Mortgages let you buy a home without needing all the money upfront, and they make up a big part of the country’s debt. They come in types like fixed-rate and adjustable-rate mortgages, as well as government-backed loans like FHA. Before you pick one, think about things like how much money you can put down, how long you plan to stay in the house, and what your budget is like.
FAQs
What Exactly Is A Mortgage?
A mortgage is a special kind of loan that helps you buy a home. Instead of paying all the money upfront, you borrow it from a bank or lender and pay it back over time.
How Does A Mortgage Work?
When you get a mortgage, the bank gives you money to buy a house. You pay back this money every month for many years. The payments include what you borrowed and extra money called interest.
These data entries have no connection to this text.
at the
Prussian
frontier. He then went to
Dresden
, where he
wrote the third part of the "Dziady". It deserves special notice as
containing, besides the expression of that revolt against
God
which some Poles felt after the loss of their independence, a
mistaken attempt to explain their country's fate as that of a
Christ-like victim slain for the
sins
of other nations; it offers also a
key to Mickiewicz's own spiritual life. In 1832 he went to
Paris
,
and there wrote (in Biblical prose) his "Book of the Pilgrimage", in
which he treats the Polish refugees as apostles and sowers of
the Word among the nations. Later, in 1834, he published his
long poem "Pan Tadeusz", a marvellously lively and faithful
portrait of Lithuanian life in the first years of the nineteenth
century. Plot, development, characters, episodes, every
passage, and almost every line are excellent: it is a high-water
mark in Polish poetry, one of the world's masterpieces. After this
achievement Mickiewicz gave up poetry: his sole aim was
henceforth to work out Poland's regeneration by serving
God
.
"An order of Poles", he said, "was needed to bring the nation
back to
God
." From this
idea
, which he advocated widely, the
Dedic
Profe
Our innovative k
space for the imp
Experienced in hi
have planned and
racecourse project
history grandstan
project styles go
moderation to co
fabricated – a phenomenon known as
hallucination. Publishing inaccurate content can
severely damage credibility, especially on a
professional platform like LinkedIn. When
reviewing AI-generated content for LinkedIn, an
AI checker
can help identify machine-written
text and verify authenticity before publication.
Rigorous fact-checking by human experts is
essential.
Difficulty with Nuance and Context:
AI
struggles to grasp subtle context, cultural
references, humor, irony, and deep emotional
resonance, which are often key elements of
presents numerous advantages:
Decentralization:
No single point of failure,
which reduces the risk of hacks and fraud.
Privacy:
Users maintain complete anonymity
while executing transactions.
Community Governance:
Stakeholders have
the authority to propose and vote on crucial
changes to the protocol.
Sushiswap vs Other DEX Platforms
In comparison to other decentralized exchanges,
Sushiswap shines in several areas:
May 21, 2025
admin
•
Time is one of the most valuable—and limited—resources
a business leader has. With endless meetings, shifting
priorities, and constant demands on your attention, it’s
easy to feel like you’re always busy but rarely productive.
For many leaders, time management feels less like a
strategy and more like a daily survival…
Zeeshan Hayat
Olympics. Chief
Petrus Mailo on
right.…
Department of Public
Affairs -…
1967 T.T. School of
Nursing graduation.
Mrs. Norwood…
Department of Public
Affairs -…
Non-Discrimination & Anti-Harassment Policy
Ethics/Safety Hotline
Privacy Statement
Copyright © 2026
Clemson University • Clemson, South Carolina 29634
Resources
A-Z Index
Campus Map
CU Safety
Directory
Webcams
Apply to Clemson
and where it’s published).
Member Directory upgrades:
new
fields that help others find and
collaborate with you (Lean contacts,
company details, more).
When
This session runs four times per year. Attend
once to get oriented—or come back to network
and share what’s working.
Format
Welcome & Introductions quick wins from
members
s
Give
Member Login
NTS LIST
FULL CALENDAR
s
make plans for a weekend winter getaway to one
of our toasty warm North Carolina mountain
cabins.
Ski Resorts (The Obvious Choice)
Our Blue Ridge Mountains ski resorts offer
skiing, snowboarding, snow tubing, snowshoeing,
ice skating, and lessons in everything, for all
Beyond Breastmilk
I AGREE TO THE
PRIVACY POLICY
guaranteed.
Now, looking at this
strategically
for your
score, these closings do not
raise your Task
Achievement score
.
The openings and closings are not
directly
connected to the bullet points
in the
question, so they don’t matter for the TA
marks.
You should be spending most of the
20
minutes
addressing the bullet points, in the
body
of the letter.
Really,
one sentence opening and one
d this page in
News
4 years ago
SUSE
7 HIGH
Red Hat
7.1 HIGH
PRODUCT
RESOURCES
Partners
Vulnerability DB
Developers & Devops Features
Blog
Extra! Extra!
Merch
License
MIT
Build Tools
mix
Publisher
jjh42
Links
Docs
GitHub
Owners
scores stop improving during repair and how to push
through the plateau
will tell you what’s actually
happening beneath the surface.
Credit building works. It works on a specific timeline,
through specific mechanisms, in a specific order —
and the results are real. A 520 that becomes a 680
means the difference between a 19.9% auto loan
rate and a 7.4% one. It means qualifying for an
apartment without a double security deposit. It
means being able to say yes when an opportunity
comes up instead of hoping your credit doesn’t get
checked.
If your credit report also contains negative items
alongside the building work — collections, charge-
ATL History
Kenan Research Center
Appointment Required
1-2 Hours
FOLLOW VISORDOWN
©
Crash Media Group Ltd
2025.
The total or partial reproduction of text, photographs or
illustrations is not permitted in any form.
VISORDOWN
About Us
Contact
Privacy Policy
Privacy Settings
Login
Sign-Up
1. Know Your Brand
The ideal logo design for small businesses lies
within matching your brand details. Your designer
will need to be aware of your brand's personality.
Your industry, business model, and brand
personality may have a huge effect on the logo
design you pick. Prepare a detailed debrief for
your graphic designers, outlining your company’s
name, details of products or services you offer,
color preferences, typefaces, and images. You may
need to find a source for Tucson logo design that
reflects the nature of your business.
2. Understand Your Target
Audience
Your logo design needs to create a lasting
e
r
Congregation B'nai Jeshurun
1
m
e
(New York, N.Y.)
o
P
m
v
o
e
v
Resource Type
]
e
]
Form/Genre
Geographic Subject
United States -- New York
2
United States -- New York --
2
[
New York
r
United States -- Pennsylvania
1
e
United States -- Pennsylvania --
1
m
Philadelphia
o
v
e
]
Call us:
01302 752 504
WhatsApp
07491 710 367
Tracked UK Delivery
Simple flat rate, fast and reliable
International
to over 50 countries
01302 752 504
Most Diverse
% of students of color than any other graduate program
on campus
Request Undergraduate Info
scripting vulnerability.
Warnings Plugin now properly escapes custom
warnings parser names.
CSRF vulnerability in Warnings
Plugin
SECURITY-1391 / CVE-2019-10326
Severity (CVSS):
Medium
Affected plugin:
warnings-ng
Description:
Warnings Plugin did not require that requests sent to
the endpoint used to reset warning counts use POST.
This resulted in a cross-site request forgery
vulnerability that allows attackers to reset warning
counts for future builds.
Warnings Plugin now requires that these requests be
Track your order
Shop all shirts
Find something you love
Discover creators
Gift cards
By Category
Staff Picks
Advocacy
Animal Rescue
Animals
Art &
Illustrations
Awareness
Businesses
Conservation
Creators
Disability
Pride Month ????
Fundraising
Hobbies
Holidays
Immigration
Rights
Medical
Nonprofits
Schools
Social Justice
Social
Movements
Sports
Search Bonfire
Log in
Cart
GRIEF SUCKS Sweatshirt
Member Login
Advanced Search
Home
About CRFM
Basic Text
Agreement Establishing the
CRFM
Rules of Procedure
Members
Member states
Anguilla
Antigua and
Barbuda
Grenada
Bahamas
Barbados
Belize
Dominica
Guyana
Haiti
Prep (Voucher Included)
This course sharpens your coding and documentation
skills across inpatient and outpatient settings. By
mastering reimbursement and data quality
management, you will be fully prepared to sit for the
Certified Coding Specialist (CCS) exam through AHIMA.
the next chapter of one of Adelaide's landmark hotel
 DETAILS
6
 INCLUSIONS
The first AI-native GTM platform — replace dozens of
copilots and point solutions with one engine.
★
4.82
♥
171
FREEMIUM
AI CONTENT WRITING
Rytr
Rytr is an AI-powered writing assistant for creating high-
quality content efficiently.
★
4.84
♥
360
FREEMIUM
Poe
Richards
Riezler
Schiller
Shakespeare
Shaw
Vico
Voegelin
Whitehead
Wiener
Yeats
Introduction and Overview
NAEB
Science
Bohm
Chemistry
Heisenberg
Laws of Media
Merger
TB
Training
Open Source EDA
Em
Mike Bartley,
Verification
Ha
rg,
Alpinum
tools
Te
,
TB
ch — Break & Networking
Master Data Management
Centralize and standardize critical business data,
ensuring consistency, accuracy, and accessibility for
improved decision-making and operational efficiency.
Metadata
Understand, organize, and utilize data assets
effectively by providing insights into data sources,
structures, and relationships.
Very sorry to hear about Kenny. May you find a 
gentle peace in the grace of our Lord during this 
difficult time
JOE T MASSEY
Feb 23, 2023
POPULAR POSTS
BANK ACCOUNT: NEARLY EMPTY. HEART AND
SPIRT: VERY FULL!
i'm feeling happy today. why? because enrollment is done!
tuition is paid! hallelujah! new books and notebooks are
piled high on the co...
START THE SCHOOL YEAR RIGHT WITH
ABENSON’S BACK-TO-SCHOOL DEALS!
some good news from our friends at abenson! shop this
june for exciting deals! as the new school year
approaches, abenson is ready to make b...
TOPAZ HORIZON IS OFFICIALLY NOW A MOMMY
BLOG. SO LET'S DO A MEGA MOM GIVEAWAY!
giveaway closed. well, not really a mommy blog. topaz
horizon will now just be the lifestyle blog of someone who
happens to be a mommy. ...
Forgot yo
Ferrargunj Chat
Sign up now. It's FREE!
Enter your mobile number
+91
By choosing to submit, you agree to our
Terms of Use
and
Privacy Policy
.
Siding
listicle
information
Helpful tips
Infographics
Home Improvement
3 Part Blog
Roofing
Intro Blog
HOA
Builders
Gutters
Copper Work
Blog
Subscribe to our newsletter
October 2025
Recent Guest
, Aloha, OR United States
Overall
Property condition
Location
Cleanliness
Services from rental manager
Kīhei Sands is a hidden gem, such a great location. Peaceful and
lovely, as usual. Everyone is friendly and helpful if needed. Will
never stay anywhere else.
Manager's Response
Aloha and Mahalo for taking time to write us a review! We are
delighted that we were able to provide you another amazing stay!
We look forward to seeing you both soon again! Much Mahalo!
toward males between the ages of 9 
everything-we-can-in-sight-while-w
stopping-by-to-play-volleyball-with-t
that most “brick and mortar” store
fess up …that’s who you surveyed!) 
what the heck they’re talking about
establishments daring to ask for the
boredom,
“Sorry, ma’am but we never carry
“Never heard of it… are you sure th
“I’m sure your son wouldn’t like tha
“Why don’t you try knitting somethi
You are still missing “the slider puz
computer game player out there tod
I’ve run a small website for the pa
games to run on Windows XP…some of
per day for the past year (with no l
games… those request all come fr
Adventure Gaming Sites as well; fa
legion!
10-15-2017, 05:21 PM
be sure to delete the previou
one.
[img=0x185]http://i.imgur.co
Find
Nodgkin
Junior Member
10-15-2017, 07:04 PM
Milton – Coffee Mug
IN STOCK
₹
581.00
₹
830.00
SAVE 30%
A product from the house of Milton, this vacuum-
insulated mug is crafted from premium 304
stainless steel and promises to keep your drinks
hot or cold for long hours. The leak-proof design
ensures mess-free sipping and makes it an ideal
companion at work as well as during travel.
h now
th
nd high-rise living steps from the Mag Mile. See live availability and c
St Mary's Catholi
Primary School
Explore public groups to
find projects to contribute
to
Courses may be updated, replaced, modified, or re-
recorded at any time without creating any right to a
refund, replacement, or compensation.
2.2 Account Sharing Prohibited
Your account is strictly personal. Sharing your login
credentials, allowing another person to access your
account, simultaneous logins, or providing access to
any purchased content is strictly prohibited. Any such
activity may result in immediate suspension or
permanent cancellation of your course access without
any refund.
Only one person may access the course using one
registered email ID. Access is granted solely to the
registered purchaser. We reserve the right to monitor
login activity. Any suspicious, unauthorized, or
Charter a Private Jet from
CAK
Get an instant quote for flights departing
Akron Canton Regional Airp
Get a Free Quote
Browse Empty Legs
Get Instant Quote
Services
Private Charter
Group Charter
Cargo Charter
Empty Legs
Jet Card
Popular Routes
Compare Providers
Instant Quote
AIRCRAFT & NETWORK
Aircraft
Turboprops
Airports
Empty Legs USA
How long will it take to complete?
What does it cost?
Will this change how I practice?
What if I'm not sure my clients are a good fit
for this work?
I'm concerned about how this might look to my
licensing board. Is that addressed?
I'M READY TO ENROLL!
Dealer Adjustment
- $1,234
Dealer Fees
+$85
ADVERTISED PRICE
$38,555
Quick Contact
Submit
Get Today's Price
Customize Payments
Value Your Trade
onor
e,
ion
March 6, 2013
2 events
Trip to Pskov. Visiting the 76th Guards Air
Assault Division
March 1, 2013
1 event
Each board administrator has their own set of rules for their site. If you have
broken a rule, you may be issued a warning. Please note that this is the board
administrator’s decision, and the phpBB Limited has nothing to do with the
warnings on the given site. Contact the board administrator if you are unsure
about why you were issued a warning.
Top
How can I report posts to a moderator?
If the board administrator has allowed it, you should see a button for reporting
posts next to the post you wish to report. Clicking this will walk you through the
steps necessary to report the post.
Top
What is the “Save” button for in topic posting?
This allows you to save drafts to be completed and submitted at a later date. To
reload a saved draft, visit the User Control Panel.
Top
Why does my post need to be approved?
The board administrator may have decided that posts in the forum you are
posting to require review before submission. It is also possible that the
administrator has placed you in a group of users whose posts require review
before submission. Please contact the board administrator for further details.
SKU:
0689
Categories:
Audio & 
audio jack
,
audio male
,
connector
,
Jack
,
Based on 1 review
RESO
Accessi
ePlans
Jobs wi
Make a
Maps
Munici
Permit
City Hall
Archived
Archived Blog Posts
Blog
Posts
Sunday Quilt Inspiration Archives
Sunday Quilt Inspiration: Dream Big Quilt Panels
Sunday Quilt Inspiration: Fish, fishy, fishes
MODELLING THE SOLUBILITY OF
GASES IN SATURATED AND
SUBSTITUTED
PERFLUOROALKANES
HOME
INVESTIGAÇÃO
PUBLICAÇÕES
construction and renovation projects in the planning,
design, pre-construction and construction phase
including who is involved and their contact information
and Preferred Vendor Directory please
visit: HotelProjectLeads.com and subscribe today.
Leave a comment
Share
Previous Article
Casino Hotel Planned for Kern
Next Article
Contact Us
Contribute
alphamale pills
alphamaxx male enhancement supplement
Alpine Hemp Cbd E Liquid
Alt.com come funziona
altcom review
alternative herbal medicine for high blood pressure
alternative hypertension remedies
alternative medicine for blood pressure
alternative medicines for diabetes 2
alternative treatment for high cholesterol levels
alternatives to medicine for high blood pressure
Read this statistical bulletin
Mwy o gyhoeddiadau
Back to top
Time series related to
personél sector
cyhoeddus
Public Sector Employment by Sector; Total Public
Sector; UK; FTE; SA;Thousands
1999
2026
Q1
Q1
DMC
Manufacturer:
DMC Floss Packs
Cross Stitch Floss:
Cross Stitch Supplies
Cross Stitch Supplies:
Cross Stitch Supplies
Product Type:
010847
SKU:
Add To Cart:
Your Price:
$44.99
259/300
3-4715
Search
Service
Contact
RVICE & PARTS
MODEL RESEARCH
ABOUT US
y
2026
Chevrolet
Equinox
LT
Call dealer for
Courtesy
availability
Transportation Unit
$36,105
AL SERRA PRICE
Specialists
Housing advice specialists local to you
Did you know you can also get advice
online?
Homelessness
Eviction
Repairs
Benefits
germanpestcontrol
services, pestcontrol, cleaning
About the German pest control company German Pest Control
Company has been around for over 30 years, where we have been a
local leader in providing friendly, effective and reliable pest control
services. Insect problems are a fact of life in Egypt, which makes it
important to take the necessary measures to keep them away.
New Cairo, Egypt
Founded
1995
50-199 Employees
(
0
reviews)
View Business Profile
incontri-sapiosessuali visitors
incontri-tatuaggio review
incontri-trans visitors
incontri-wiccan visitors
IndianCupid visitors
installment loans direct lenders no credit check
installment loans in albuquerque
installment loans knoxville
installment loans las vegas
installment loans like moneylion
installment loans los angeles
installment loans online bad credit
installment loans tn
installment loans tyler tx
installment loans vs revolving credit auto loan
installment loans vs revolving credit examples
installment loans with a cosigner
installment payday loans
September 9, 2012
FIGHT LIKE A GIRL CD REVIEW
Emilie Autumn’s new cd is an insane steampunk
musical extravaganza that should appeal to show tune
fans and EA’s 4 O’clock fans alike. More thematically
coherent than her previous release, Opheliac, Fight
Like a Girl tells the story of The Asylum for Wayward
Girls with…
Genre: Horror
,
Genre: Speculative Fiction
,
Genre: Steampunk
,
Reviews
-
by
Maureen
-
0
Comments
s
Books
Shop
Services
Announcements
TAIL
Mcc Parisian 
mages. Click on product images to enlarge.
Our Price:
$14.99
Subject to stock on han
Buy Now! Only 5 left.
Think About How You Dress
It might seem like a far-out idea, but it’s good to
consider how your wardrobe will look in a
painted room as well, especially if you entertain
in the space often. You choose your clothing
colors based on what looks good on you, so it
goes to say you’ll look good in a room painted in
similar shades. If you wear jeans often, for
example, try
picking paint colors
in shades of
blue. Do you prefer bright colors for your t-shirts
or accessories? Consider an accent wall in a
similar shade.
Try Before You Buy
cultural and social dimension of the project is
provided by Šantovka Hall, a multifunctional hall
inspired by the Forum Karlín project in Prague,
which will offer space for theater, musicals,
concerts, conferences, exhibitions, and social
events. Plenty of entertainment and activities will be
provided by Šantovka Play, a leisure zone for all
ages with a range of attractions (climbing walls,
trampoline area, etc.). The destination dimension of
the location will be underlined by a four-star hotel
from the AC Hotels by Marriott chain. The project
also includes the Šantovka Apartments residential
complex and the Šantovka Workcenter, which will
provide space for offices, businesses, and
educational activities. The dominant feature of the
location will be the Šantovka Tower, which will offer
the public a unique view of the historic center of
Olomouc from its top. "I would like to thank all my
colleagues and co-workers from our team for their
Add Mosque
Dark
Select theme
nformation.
What Are The Different Types Of Mortgages?
There are different mortgages. One is called fixed-rate. The interest rate stays the same. Another is adjustable-rate. The interest rate can change. There are also special mortgages, like FHA loans. They help people with less money for a down payment or lower credit scores.
How Do I Choose The Right Mortgage For Me?
Picking the best mortgage depends on your situation and what you like. Consider how much money you can pay upfront, how long you’ll be in the house, and your monthly budget. Talking to a mortgage lender or financial advisor can help you find the right choice.